I have been exploring distributed revision control systems for almost a year now.
While I am impressed by the speed and features of git, I still prefer user-friendly interfaces such as the ones provided by darcs and bzr.
So I decide to compare the performance of git and bzr on a well-known example of a large source tree, the Linux kernel. I downloaded linux-2.6.0, and the latest version, linux-2.6.15.4.
These are the versions of git and bzr that I used:
$ git --version git version 0.99.9c $ bzr --version bzr (bazaar-ng) 0.7pre
First I did an init in the 2.6.0 directory:
$ time bzr init real 0m1.593s user 0m0.140s sys 0m0.047s $ time git-init-db real 0m0.161s user 0m0.000s sys 0m0.006s
Then I added all files:
$ time bzr add > /tmp/bzr-add real 0m31.870s user 0m31.072s sys 0m0.520s $ time git-add > /tmp/git-add real 0m42.121s user 0m32.428s sys 0m3.208s
To my surprise bzr was quite a bit faster than git here.
Then I did a cp -r ../linux-2.6.15.4/* . inside the linux-2.6.0 directory. Now, how about doing a diff?
$ time bzr diff > /tmp/bzr-diff real 1m13.869s user 0m26.168s sys 0m2.860s $ time git-diff > /tmp/git-diff real 2m26.982s user 1m48.952s sys 0m39.048s
Again, bzr is faster than git.
Let’s commit the initial revision:
$ time bzr commit -m "" > /tmp/bzr-commit real 2m4.757s user 1m16.578s sys 0m6.195s $ time git-commit -a -m "dummy." > /tmp/git-commit real 0m54.964s user 0m49.719s sys 0m3.297s
As you can see, committing a large tree is where git really shines.
Next, I did a stupid test, I wanted a diff of all changes after the commit. Since I didn’t change anything, the diff would be empty:
$ time bzr diff > /tmp/bzr-diff-after-commit real 3m51.918s user 0m7.216s sys 0m1.970s $ time git-diff > /tmp/git-diff-after-commit real 0m0.057s user 0m0.009s sys 0m0.047s
Git knows there have been no changes, so it immediately returns. Bzr on the other hand searches the whole tree again to see if there are changes, which is of course very slow. Git is a clear winner here.
Let’s give bzr another chance, what about a status report?
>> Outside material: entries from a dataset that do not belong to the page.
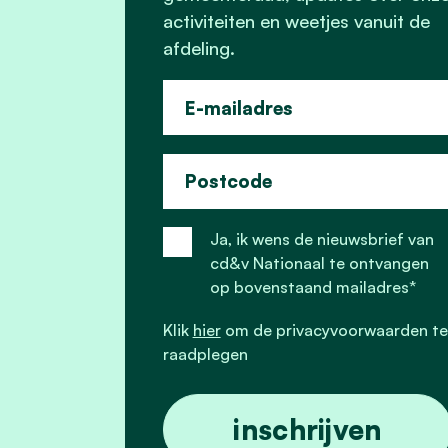
activiteiten en weetjes vanuit de
afdeling.
E-mailadres
Postcode
Ja, ik wens de nieuwsbrief van
cd&v Nationaal te ontvangen
op bovenstaand mailadres*
Klik
hier
om de privacyvoorwaarden te
raadplegen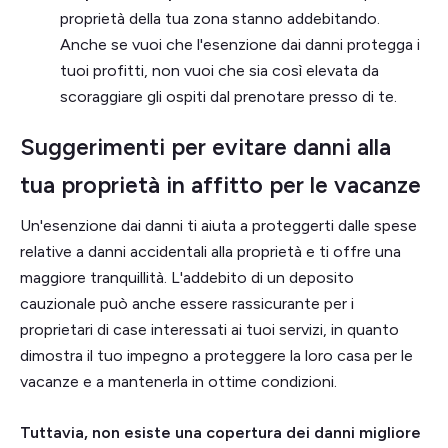
proprietà della tua zona stanno addebitando.
Anche se vuoi che l'esenzione dai danni protegga i
tuoi profitti, non vuoi che sia così elevata da
scoraggiare gli ospiti dal prenotare presso di te.
Suggerimenti per evitare danni alla
tua proprietà in affitto per le vacanze
Un'esenzione dai danni ti aiuta a proteggerti dalle spese
relative a danni accidentali alla proprietà e ti offre una
maggiore tranquillità. L'addebito di un deposito
cauzionale può anche essere rassicurante per i
proprietari di case interessati ai tuoi servizi, in quanto
dimostra il tuo impegno a proteggere la loro casa per le
vacanze e a mantenerla in ottime condizioni.
Tuttavia, non esiste una copertura dei danni migliore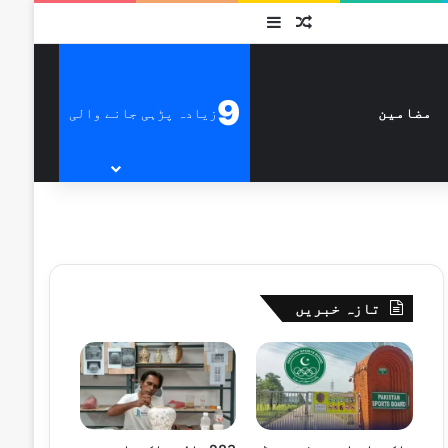
متفرق
Sidebar
9
زیادہ پڑہی جانے والی
مضامین
تازہ خبریں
This is something developers do often, they want to know what files were modified, added, deleted, and so on.
$ time bzr status > /tmp/bzr-status-after-commit real 0m19.711s user 0m15.180s sys 0m1.178s $ time git-status > /tmp/git-status-after-commit real 0m0.442s user 0m0.256s sys 0m0.202s
It’s not as bad as the diff, but bzr is still way to slow here. Git, as expected, can easily check if there have been changes, so it immediately returns.
Now, let’s actually do a change. I added my name to the MAINTAINERS file, and tried to commit it.
$ time bzr commit -m "bla" > /tmp/bzr-commit-after-change real 2m6.685s user 0m31.734s sys 0m3.458s $ time git-commit -a -m "bla" > /tmp/git-commit-after-change real 0m7.364s user 0m6.936s sys 0m0.430s
It takes git only 7 seconds to update its datastructure, in order to easily check if there has been a change at a later time. Bzr however seems to be traversing the whole tree again.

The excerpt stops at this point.